Initial investigations by Gaspard et al. Gaspard, Kapral, and Nicolis (1984) in 1984, Rössler et al. Rössler et al. (1989) in 1989, and Komuro et al. Komuro et al. (1991) in 1991 laid the groundwork for understanding self-similar periodic structures in two-dimensional mappings. Gaspard and colleagues focused on Chua’s system, revealing complex bifurcation patterns, while Rössler’s study on the logistic map and Komuro’s exploration of the Double Scroll circuit further illustrated the ubiquity of these structures in nonlinear dynamical systems.

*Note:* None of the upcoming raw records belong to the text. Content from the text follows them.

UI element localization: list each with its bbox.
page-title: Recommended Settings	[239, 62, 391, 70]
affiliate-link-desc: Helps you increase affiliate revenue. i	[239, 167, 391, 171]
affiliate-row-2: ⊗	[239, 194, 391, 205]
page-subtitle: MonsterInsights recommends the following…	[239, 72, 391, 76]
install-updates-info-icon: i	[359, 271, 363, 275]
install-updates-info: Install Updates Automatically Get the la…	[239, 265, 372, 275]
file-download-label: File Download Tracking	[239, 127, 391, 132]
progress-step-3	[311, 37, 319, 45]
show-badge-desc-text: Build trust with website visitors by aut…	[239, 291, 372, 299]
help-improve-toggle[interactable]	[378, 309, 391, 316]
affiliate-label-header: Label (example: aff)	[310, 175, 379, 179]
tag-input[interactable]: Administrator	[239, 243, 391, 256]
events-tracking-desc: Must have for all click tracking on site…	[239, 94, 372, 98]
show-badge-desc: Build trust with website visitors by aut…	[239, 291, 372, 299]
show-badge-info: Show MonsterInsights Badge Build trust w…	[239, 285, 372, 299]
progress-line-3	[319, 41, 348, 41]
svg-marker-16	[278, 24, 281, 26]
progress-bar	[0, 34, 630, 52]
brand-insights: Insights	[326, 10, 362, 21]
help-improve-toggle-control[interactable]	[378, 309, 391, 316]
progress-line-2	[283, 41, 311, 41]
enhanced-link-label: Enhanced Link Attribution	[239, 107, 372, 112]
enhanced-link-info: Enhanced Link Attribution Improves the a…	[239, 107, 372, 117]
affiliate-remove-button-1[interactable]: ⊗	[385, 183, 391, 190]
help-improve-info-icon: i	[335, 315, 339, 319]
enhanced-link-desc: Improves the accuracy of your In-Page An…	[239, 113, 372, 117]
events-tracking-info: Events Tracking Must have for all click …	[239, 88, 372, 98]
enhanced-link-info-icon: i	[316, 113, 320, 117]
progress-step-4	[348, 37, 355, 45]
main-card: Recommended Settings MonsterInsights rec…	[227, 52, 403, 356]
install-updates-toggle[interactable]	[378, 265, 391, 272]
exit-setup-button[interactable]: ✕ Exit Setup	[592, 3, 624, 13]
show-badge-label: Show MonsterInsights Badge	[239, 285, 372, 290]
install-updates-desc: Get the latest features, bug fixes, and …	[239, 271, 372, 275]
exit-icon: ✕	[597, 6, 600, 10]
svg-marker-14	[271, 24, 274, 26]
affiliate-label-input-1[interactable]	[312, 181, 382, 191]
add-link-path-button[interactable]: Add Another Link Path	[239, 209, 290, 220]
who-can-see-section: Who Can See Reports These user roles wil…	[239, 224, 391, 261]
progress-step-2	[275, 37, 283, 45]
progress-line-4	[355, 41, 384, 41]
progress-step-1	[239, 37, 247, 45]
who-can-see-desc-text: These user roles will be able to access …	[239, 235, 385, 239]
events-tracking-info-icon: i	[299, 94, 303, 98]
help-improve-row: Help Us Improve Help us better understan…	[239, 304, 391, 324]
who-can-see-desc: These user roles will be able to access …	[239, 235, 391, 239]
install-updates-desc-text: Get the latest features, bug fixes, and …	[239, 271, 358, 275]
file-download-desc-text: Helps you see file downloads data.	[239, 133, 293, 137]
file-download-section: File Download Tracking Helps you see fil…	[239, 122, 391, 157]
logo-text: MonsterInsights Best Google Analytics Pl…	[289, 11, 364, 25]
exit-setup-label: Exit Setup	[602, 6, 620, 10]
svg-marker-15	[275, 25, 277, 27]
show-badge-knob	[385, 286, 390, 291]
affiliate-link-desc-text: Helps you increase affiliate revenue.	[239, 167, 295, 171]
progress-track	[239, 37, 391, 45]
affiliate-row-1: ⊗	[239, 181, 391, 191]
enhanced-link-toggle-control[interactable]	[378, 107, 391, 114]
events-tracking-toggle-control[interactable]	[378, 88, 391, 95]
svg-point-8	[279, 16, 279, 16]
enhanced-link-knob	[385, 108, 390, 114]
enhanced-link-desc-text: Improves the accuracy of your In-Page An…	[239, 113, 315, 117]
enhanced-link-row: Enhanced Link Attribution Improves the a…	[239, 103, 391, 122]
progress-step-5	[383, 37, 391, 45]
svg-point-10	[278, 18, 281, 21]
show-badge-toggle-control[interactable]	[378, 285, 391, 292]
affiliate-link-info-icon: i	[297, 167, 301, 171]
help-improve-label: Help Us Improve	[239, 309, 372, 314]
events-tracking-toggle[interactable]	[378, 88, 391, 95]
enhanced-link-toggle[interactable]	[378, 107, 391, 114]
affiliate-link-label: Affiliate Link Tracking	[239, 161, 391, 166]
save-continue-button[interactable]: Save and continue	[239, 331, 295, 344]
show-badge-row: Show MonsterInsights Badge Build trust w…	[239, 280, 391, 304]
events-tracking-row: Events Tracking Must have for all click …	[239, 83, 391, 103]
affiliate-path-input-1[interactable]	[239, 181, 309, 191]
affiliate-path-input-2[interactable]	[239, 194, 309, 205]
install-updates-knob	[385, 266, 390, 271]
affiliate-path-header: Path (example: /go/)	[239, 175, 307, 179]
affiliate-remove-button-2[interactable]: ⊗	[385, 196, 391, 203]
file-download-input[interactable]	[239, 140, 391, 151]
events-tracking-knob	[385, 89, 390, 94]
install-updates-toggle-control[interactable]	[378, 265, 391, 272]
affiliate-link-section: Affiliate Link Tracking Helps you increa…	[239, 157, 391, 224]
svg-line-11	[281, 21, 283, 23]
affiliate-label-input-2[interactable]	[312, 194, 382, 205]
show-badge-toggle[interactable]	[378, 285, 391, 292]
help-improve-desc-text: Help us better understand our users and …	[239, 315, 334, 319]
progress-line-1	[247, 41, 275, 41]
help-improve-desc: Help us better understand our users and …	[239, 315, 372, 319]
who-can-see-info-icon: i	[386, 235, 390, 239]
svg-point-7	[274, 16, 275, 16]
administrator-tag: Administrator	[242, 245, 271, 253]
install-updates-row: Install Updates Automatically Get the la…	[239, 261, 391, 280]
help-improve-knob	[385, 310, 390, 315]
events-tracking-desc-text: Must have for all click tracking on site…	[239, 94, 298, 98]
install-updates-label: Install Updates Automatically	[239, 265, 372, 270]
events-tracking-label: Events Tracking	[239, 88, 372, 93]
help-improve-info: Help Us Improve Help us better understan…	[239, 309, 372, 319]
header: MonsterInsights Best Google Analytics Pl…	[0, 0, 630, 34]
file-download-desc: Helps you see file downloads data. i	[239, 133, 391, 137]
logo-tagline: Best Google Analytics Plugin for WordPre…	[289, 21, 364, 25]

Gallas’s groundbreaking work in 1993 Gallas (1993) represented a pivotal moment in the study of dynamical systems. Through a detailed exploration of the parameter space of the Hénon map, Gallas identified the presence of complex shrimp-shaped domains—regions characterized by periodic behavior amidst chaotic dynamics. This discovery not only highlighted the significance of these structures but also spurred a wave of subsequent research focused on uncovering similar patterns in other models. As noted by Vitolo, Glendinning, and Gallas (2011), "Shrimps are formed by a regular set of adjacent windows centered around the main pair of intersecting superstable parabolic arcs. A shrimp is a doubly infinite mosaic of stability domains, comprising an innermost main domain and all adjacent stability domains arising from two period-doubling cascades and their corresponding chaos regions. It is important to distinguish these shrimp from their innermost main domain of periodicity." Since Gallas’s seminal work, shrimp-shaped domains have been recognized in a wide array of theoretical models, including but not limited to those examined in studies by Gallas himself Gallas (1995, 1994), as well as in investigations by Hunt et al. Hunt et al. (1999), Bonatto et al. Bonatto, Garreau, and Gallas (2005), and Oliveira et al. Oliveira and Leonel (2013, 2012b, 2014). Furthermore, in addition to theoretical explorations, E. N. Lorenz Lorenz (2008), one of the foremost pioneers of chaos theory, extended the investigation of shrimp-shaped domains into new territories, focusing on their appearance in complex systems. Lorenz’s work highlighted the richness and complexity of these structures, solidifying their importance in the study of chaotic dynamics. These theoretical studies have contributed to a deeper understanding of the conditions under which these domains emerge and their implications for the dynamics of the systems in which they appear. More recently, the existence of shrimp-shaped domains has been experimentally verified in physical systems, most notably in electronic circuit Maranhao et al. (2008); Stoop, Benner, and Uwate (2010); Stoop et al. (2012); Viana et al. (2010). These experimental observations have bridged the gap between theory and practice, demonstrating that these intricate structures are not merely mathematical curiosities but are also observable in real-world systems.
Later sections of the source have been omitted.